**Exercise directions**
Please return the data word for word and leave out any picture it contains.

**Source material**
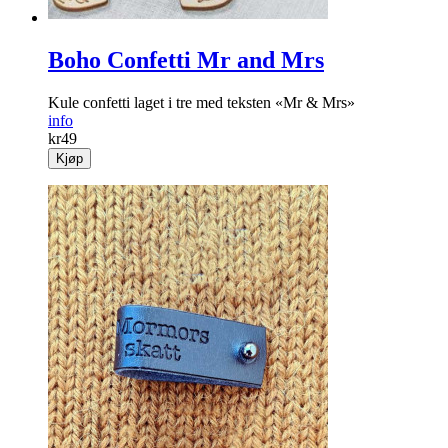
Boho Confetti Mr and Mrs
Kule confetti laget i tre med teksten «Mr & Mrs»
info
kr
49
Kjøp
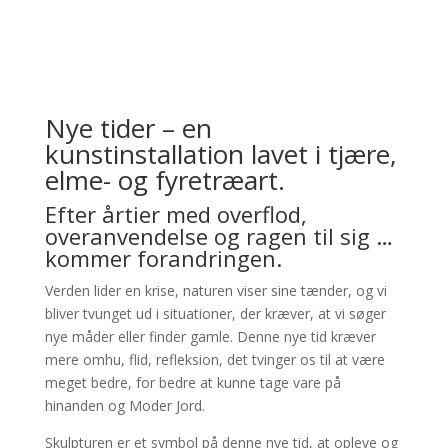
Nye tider – en
kunstinstallation lavet i tjære,
elme- og fyretræart.
Efter årtier med overflod,
overanvendelse og ragen til sig …
kommer forandringen.
Verden lider en krise, naturen viser sine tænder, og vi
bliver tvunget ud i situationer, der kræver, at vi søger
nye måder eller finder gamle. Denne nye tid kræver
mere omhu, flid, refleksion, det tvinger os til at være
meget bedre, for bedre at kunne tage vare på
hinanden og Moder Jord.
Skulpturen er et symbol på denne nye tid, at opleve og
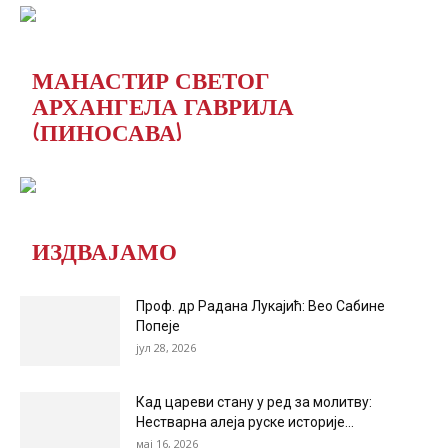
МАНАСТИР СВЕТОГ
АРХАНГЕЛА ГАВРИЛА
(ПИНОСАВА)
ИЗДВАЈАМО
Проф. др Радана Лукајић: Вео Сабине
Попеје
јул 28, 2026
Кад цареви стану у ред за молитву:
Нестварна алеја руске историје...
мај 16, 2026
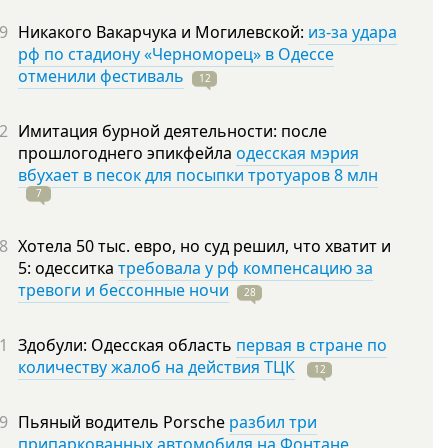
9
Никакого Вакарчука и Могилевской:
из-за удара
рф по стадиону «Черноморец» в Одессе
отменили фестиваль
12
2
Имитация бурной деятельности: после
прошлогоднего эпикфейла
одесская мэрия
вбухает в песок для посыпки тротуаров 8 млн
7
8
Хотела 50 тыс. евро, но суд решил, что хватит и
5: одесситка
требовала у рф компенсацию за
тревоги и бессонные ночи
28
1
Здобули: Одесская область
первая в стране по
количеству жалоб на действия ТЦК
12
9
Пьяный водитель Porsche
разбил три
припаркованных автомобиля на Фонтане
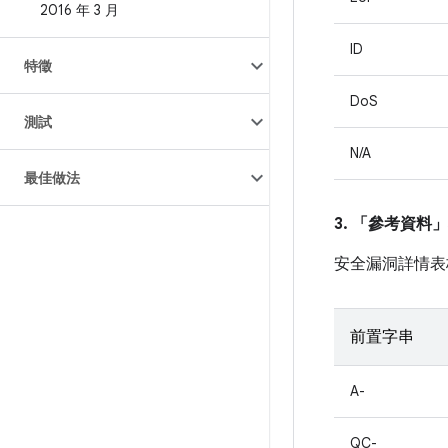
2016 年 3 月
ID
特徵
DoS
測試
N/A
最佳做法
3. 「參考資料」
安全漏洞詳情表
前置字串
A-
QC-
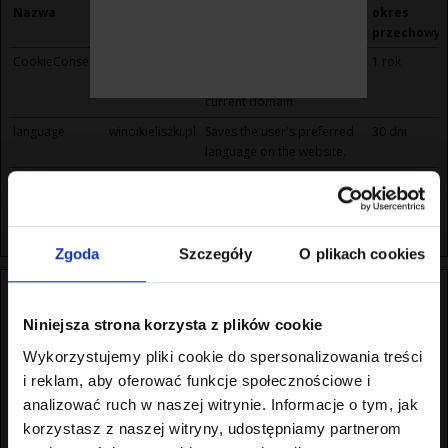
Nazwa
Dostawca
Cel
okres
przechowy
CookieConsent
Cookiebot
Stores the user's cookie
1 rok
consent state for the
current domain
language
winoikieliszki.pl
Saves the user's preferred
30 dni
language on the website.
OCSESSID
winoikieliszki.pl
Preserves the visitor's
Sesyjne
session state across page
requests.
Zgoda
Szczegóły
O plikach cookies
Preferencje (1)
Pliki cookie dotyczące preferencji umożliwiają stronie zapamiętanie
Niniejsza strona korzysta z plików cookie
informacji, które zmieniają wygląd lub funkcjonowanie strony, np.
Wykorzystujemy pliki cookie do spersonalizowania treści
preferowany język lub region, w którym znajduje się użytkownik.
i reklam, aby oferować funkcje społecznościowe i
Maksymaln
analizować ruch w naszej witrynie. Informacje o tym, jak
Nazwa
Dostawca
Cel
okres
korzystasz z naszej witryny, udostępniamy partnerom
przechowy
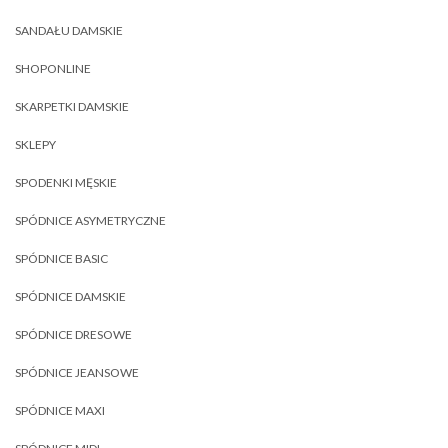
SANDAŁU DAMSKIE
SHOPONLINE
SKARPETKI DAMSKIE
SKLEPY
SPODENKI MĘSKIE
SPÓDNICE ASYMETRYCZNE
SPÓDNICE BASIC
SPÓDNICE DAMSKIE
SPÓDNICE DRESOWE
SPÓDNICE JEANSOWE
SPÓDNICE MAXI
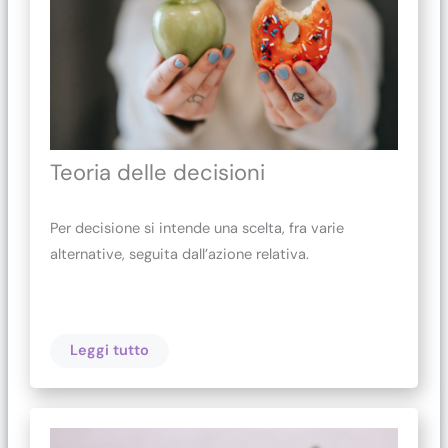
Teoria delle decisioni
Per decisione si intende una scelta, fra varie
alternative, seguita dall’azione relativa.
Leggi tutto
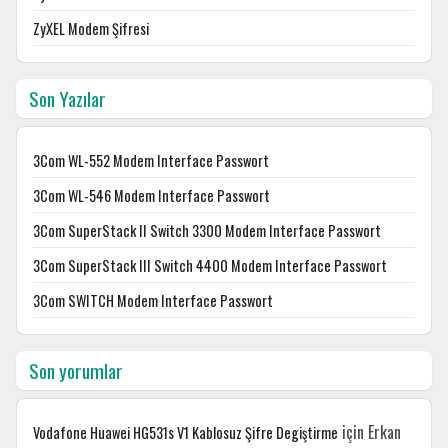
ZyXEL Modem Şifresi
Son Yazılar
3Com WL-552 Modem Interface Passwort
3Com WL-546 Modem Interface Passwort
3Com SuperStack II Switch 3300 Modem Interface Passwort
3Com SuperStack III Switch 4400 Modem Interface Passwort
3Com SWITCH Modem Interface Passwort
Son yorumlar
için
Erkan
Vodafone Huawei HG531s V1 Kablosuz Şifre Degiştirme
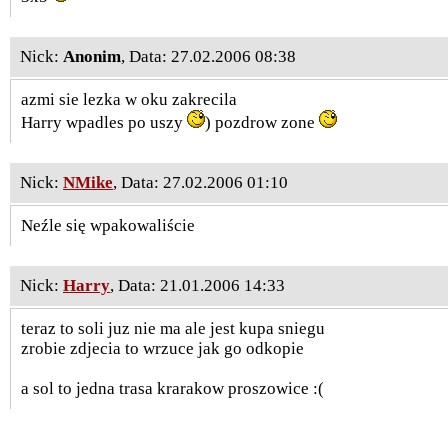
Nick:
Anonim
, Data: 27.02.2006 08:38
azmi sie lezka w oku zakrecila
Harry wpadles po uszy
) pozdrow zone
Nick:
NMike
, Data: 27.02.2006 01:10
Neźle się wpakowaliście
Nick:
Harry
, Data: 21.01.2006 14:33
teraz to soli juz nie ma ale jest kupa sniegu
zrobie zdjecia to wrzuce jak go odkopie
a sol to jedna trasa krarakow proszowice :(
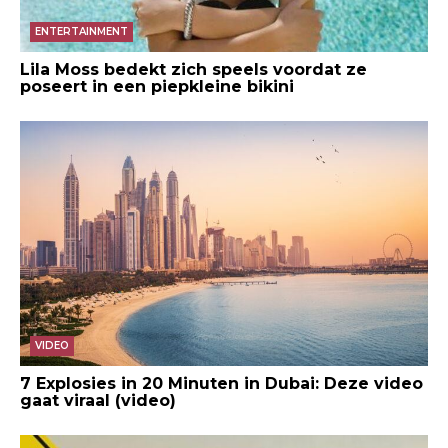
ENTERTAINMENT
Lila Moss bedekt zich speels voordat ze
poseert in een piepkleine bikini
VIDEO
7 Explosies in 20 Minuten in Dubai: Deze video
gaat viraal (video)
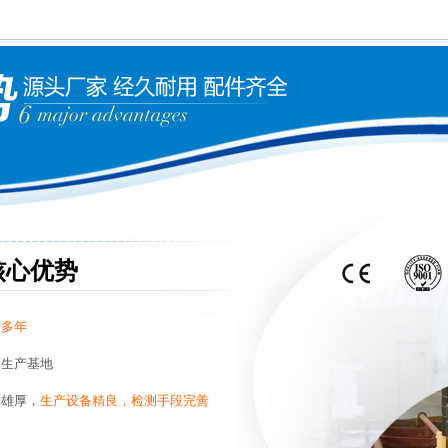
核心优势
产
多年
品生产基地
术雄厚，
生产设备精良，检测手段完善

**Problem solution**
Boho Confetti Mr and Mrs
Kule confetti laget i tre med teksten «Mr & Mrs»
info
kr
49
Kjøp
Nye tider – en
kunstinstallation lavet i tjære,
elme- og fyretræart.
Efter årtier med overflod,
overanvendelse og ragen til sig …
kommer forandringen.
Verden lider en krise, naturen viser sine tænder, og vi
bliver tvunget ud i situationer, der kræver, at vi søger
nye måder eller finder gamle. Denne nye tid kræver
mere omhu, flid, refleksion, det tvinger os til at være
meget bedre, for bedre at kunne tage vare på
hinanden og Moder Jord.
Skulpturen er et symbol på denne nye tid, at opleve og
МАНАСТИР СВЕТОГ
АРХАНГЕЛА ГАВРИЛА
(ПИНОСАВА)
ИЗДВАЈАМО
Проф. др Радана Лукајић: Вео Сабине
Попеје
јул 28, 2026
Кад цареви стану у ред за молитву:
Нестварна алеја руске историје...
мај 16, 2026
9
Никакого Вакарчука и Могилевской:
из-за удара
рф по стадиону «Черноморец» в Одессе
отменили фестиваль
12
2
Имитация бурной деятельности: после
прошлогоднего эпикфейла
одесская мэрия
вбухает в песок для посыпки тротуаров 8 млн
7
8
Хотела 50 тыс. евро, но суд решил, что хватит и
5: одесситка
требовала у рф компенсацию за
тревоги и бессонные ночи
28
1
Здобули: Одесская область
первая в стране по
количеству жалоб на действия ТЦК
12
9
Пьяный водитель Porsche
разбил три
припаркованных автомобиля на Фонтане
2016 年 3 月
ID
特徵
DoS
測試
N/A
最佳做法
3. 「參考資料」
安全漏洞詳情表
前置字串
A-
QC-
Nazwa
Dostawca
Cel
okres
przechowy
CookieConsent
Cookiebot
Stores the user's cookie
1 rok
consent state for the
current domain
language
winoikieliszki.pl
Saves the user's preferred
30 dni
language on the website.
OCSESSID
winoikieliszki.pl
Preserves the visitor's
Sesyjne
session state across page
requests.
Zgoda
Szczegóły
O plikach cookies
Preferencje (1)
Pliki cookie dotyczące preferencji umożliwiają stronie zapamiętanie
Niniejsza strona korzysta z plików cookie
informacji, które zmieniają wygląd lub funkcjonowanie strony, np.
Wykorzystujemy pliki cookie do spersonalizowania treści
preferowany język lub region, w którym znajduje się użytkownik.
i reklam, aby oferować funkcje społecznościowe i
Maksymaln
analizować ruch w naszej witrynie. Informacje o tym, jak
Nazwa
Dostawca
Cel
okres
korzystasz z naszej witryny, udostępniamy partnerom
przechowy
SANDAŁU DAMSKIE
SHOPONLINE
SKARPETKI DAMSKIE
SKLEPY
SPODENKI MĘSKIE
SPÓDNICE ASYMETRYCZNE
SPÓDNICE BASIC
SPÓDNICE DAMSKIE
SPÓDNICE DRESOWE
SPÓDNICE JEANSOWE
SPÓDNICE MAXI
Teoria delle decisioni
Per decisione si intende una scelta, fra varie
alternative, seguita dall’azione relativa.
Leggi tutto
ZyXEL Modem Şifresi
Son Yazılar
3Com WL-552 Modem Interface Passwort
3Com WL-546 Modem Interface Passwort
3Com SuperStack II Switch 3300 Modem Interface Passwort
3Com SuperStack III Switch 4400 Modem Interface Passwort
3Com SWITCH Modem Interface Passwort
Son yorumlar
için
Erkan
Vodafone Huawei HG531s V1 Kablosuz Şifre Degiştirme
Nick:
Anonim
, Data: 27.02.2006 08:38
azmi sie lezka w oku zakrecila
Harry wpadles po uszy
) pozdrow zone
Nick:
NMike
, Data: 27.02.2006 01:10
Neźle się wpakowaliście
Nick:
Harry
, Data: 21.01.2006 14:33
teraz to soli juz nie ma ale jest kupa sniegu
zrobie zdjecia to wrzuce jak go odkopie
a sol to jedna trasa krarakow proszowice :(
ENTERTAINMENT
Lila Moss bedekt zich speels voordat ze
poseert in een piepkleine bikini
VIDEO
7 Explosies in 20 Minuten in Dubai: Deze video
gaat viraal (video)
核心优势
产
多年
品生产基地
术雄厚，
生产设备精良，检测手段完善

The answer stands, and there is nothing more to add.